▸ **Work request**
Among the lines below, copy exactly those from the one with "Upriver, the 210-foot-tall" through the one with "face of Glines", counting both ends.
** Excerpted records follows **
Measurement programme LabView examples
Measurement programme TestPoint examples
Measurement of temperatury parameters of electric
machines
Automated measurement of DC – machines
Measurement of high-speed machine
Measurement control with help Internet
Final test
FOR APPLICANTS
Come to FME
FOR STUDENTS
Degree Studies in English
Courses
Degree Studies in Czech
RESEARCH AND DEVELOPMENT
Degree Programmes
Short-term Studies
** End of Excerpted records **
** Excerpted records follows **
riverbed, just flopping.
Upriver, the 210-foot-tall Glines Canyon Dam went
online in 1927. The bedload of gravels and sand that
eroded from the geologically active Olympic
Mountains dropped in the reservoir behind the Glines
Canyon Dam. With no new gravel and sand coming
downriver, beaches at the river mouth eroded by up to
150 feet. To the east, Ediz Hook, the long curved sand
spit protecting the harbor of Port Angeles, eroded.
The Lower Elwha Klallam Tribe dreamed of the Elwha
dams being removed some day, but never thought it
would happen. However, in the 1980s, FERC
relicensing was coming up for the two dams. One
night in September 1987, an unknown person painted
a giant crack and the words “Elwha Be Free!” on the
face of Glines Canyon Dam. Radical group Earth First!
** End of Excerpted records **
** Excerpted records follows **
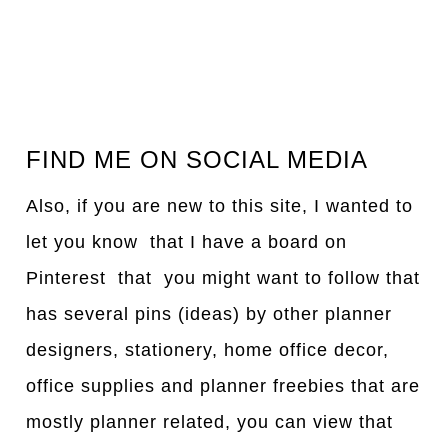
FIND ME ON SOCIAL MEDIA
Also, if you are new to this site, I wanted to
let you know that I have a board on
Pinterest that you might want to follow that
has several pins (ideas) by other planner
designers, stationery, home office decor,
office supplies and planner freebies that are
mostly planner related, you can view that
** End of Excerpted records **
▸ **Solution to the exercise**
Upriver, the 210-foot-tall Glines Canyon Dam went
online in 1927. The bedload of gravels and sand that
eroded from the geologically active Olympic
Mountains dropped in the reservoir behind the Glines
Canyon Dam. With no new gravel and sand coming
downriver, beaches at the river mouth eroded by up to
150 feet. To the east, Ediz Hook, the long curved sand
spit protecting the harbor of Port Angeles, eroded.
The Lower Elwha Klallam Tribe dreamed of the Elwha
dams being removed some day, but never thought it
would happen. However, in the 1980s, FERC
relicensing was coming up for the two dams. One
night in September 1987, an unknown person painted
a giant crack and the words “Elwha Be Free!” on the
face of Glines Canyon Dam. Radical group Earth First!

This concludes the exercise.